Ein Zitat kann nützlich sein, aber zu viele direkte Zitate können Ihre Arbeit wie einen Flickenteppich wirken lassen.
Durch Paraphrasieren können Sie die Idee der Quelle beibehalten und gleichzeitig die Argumentation nahtlos in Ihre eigene Arbeit einfügen.
Wenn Sie lernen, wie man ein Zitat paraphrasiert, steht an erster Stelle die Genauigkeit, gefolgt von der Kontrolle über die Formulierung und schließlich der korrekten Quellenangabe.

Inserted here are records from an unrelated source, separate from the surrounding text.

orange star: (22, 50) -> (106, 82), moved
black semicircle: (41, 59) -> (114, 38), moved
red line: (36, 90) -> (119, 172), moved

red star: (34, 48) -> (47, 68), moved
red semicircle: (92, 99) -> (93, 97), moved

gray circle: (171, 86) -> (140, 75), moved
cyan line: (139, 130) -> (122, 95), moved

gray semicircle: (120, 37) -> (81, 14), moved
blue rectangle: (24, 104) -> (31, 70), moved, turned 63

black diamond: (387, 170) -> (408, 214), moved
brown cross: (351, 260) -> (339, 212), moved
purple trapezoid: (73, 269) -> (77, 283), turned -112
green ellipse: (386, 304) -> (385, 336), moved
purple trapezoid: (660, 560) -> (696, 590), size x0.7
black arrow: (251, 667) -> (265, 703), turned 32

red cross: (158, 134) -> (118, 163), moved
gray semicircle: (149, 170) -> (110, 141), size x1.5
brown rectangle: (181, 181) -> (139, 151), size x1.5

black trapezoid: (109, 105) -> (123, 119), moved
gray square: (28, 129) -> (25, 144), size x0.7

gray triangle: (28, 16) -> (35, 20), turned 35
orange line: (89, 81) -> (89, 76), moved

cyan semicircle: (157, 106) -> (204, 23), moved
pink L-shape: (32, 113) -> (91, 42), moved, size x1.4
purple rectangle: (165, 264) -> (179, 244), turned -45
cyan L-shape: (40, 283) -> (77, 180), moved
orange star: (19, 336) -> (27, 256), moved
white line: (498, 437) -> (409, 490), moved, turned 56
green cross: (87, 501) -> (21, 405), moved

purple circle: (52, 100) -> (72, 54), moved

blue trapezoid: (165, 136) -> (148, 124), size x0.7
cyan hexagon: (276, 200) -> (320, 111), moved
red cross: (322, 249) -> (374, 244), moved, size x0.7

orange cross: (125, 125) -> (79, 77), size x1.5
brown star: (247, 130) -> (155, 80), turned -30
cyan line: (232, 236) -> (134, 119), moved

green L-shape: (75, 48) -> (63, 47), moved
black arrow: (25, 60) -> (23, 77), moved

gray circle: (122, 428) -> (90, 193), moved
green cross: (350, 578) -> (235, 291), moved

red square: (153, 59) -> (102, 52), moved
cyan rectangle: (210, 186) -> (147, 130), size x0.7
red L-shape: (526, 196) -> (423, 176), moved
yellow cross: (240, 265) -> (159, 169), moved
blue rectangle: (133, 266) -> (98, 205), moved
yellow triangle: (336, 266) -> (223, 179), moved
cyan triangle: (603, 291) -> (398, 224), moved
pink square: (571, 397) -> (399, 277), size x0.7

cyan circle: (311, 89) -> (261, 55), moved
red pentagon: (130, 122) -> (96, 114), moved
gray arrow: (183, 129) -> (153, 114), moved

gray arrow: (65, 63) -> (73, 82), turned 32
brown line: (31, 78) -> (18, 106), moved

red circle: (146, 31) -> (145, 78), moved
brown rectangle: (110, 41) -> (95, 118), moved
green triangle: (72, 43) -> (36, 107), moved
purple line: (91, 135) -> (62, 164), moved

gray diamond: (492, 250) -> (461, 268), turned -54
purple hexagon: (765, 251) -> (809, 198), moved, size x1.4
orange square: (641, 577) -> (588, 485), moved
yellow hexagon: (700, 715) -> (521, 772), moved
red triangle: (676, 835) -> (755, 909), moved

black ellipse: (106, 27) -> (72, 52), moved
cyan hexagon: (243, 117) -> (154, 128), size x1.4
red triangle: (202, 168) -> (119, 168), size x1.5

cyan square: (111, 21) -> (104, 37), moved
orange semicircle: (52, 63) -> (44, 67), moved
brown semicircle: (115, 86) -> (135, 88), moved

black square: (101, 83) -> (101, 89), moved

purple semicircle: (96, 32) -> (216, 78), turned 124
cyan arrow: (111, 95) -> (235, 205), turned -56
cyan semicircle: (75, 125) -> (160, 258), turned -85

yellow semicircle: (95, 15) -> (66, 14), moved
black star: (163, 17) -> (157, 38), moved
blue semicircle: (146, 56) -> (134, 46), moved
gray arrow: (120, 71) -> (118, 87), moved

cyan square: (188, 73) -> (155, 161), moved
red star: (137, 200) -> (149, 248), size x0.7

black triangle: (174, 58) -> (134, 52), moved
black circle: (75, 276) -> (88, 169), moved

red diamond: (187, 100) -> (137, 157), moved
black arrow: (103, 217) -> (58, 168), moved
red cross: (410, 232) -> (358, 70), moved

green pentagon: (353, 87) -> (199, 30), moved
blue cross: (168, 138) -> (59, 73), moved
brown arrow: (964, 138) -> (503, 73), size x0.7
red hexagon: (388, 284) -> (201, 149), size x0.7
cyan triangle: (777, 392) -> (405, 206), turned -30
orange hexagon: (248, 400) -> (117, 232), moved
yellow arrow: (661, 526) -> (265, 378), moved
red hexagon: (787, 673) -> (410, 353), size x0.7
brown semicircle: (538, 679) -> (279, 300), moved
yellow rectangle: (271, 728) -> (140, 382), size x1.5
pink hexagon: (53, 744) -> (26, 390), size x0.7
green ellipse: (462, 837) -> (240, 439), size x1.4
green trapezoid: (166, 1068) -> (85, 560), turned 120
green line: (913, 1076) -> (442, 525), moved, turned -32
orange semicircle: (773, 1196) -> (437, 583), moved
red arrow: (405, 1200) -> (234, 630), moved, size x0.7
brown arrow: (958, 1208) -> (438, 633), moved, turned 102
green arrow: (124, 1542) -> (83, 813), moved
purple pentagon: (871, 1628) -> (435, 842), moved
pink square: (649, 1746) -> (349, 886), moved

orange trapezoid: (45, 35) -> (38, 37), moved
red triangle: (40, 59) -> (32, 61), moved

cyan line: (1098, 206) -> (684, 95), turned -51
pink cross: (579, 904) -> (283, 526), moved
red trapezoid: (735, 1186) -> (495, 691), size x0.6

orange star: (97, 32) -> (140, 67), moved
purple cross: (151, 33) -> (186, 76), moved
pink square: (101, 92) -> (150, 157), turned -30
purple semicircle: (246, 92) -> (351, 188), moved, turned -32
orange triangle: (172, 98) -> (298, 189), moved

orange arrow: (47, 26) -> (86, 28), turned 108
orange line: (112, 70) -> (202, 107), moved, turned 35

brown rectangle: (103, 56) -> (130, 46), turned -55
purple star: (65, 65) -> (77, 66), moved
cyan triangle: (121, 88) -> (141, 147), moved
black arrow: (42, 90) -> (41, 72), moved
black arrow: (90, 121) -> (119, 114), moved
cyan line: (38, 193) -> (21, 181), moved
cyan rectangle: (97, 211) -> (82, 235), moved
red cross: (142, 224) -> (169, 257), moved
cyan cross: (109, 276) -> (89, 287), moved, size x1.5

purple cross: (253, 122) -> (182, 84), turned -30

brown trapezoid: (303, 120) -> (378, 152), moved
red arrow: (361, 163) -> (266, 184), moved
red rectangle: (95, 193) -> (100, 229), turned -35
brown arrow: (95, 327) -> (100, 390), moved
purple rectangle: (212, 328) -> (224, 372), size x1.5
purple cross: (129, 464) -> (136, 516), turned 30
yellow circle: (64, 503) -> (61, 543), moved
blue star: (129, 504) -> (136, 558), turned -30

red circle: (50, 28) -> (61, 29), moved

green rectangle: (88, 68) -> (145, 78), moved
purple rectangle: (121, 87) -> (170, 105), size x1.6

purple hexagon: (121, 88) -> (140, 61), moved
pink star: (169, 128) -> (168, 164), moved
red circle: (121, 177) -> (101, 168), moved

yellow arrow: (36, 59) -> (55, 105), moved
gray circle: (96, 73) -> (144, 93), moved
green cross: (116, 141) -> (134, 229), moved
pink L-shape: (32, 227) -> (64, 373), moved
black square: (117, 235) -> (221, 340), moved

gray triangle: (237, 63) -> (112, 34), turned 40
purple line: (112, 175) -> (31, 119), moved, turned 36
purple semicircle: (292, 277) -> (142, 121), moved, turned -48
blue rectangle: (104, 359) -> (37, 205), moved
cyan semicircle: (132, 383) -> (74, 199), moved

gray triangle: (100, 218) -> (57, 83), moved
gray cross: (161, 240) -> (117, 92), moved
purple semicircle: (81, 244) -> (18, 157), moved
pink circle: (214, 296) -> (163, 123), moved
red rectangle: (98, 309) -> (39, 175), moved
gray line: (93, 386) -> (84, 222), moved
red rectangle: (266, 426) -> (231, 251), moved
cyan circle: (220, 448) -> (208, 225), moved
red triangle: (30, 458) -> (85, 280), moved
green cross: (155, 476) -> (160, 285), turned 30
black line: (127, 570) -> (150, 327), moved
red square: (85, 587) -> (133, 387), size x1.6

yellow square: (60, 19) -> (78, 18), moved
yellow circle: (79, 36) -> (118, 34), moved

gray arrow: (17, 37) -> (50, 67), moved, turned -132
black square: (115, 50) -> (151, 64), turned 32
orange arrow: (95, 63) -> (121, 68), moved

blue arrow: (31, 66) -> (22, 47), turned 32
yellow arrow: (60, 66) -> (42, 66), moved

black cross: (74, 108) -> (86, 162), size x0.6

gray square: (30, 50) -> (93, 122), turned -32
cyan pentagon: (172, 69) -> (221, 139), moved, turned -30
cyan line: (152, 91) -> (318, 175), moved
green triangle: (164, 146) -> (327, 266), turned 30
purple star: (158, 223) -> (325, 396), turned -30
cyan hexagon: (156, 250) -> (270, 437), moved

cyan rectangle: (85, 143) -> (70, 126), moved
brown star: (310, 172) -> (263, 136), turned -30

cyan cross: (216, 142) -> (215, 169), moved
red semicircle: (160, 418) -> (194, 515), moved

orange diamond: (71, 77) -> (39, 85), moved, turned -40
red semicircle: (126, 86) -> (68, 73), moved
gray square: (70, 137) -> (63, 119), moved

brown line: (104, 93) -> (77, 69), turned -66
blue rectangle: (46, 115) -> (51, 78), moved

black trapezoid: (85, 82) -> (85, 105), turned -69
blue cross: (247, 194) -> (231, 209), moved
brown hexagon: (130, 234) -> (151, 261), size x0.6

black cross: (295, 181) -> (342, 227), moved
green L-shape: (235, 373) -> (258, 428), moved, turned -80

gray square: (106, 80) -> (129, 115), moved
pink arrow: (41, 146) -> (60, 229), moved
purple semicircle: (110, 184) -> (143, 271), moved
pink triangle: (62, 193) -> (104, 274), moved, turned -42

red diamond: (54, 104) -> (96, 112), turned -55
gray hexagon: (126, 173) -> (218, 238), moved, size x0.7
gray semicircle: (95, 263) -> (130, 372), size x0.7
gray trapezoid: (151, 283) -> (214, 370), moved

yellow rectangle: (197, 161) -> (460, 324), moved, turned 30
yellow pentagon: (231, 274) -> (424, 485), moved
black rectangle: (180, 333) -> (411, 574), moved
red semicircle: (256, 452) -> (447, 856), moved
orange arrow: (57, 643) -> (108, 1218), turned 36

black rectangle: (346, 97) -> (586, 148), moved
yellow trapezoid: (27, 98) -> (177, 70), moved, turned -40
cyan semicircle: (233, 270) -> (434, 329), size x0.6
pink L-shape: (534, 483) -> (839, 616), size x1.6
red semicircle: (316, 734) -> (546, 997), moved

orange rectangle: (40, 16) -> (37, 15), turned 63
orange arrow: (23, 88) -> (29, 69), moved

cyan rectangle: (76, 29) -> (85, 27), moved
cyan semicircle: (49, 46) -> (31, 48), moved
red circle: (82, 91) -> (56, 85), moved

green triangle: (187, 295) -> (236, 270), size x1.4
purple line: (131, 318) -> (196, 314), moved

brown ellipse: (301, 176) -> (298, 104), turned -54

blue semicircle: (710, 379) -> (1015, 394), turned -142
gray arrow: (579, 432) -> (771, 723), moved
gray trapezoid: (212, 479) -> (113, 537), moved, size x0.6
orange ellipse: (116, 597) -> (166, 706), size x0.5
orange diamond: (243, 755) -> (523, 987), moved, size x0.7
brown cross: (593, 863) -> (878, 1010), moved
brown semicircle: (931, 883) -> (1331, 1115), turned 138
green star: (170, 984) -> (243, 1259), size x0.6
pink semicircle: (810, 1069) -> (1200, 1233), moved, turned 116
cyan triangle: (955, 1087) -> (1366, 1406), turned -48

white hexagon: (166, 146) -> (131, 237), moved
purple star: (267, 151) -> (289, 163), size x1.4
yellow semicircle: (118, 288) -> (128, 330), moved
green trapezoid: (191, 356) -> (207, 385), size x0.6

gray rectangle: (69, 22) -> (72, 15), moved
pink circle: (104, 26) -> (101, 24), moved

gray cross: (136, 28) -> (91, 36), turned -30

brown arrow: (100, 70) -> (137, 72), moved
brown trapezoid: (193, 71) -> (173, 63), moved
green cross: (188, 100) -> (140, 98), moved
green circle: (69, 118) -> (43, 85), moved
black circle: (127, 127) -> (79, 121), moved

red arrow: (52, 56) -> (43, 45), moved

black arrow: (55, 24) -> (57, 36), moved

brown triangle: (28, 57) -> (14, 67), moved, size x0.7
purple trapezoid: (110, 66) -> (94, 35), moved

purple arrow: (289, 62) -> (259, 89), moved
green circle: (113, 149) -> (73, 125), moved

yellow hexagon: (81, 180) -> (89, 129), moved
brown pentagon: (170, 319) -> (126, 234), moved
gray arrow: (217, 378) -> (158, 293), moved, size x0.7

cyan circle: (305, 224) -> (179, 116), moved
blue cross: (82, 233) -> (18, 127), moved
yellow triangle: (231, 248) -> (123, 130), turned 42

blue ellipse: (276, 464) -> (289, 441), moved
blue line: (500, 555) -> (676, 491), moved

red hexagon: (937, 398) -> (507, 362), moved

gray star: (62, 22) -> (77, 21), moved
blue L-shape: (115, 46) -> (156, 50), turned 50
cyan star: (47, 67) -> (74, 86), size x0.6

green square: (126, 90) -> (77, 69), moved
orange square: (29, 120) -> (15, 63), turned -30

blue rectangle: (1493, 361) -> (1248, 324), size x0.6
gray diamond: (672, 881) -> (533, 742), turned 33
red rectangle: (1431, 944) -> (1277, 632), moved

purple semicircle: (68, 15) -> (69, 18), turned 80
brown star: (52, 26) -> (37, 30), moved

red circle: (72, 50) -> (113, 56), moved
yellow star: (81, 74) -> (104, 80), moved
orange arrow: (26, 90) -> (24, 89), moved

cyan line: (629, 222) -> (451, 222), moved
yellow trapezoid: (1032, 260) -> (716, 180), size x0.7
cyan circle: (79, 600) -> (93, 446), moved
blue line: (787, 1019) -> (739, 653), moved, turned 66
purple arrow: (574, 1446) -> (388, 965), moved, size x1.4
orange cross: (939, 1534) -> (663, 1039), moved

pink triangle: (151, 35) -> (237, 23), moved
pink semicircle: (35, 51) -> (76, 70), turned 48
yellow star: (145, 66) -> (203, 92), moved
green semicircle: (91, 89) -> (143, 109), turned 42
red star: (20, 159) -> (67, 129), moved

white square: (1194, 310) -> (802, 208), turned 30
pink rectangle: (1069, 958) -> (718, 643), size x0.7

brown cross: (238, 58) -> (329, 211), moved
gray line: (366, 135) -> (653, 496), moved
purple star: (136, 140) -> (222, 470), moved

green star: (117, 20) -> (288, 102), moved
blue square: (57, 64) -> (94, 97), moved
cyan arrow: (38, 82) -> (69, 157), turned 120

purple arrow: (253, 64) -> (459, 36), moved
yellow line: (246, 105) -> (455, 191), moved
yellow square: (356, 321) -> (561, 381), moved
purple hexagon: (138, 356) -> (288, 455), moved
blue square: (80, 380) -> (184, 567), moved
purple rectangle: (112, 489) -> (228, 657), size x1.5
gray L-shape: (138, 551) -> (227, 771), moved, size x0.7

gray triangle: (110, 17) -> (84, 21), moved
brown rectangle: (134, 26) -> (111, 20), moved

Kurze Antwort darauf, wie man ein Zitat umschreibt
Um ein Zitat umzuschreiben, lesen Sie die ursprüngliche Passage so lange, bis Sie sie vollständig verstanden haben. Legen Sie den Text dann beiseite, formulieren Sie den Gedanken in Ihrer eigenen Satzstruktur und geben Sie die Quelle an. Eine Paraphrase sollte nicht lediglich Wörter durch Synonyme ersetzen. Stattdessen sollte sie die ursprüngliche Bedeutung in einer neuen Form wiedergeben, ohne dabei den Kern der Aussage des Autors zu verändern. Verwenden Sie ein direktes Zitat nur dann, wenn die ursprüngliche Formulierung besonders präzise, einprägsam oder kontrovers ist oder wenn es wichtig ist, diese Wort für Wort zu analysieren.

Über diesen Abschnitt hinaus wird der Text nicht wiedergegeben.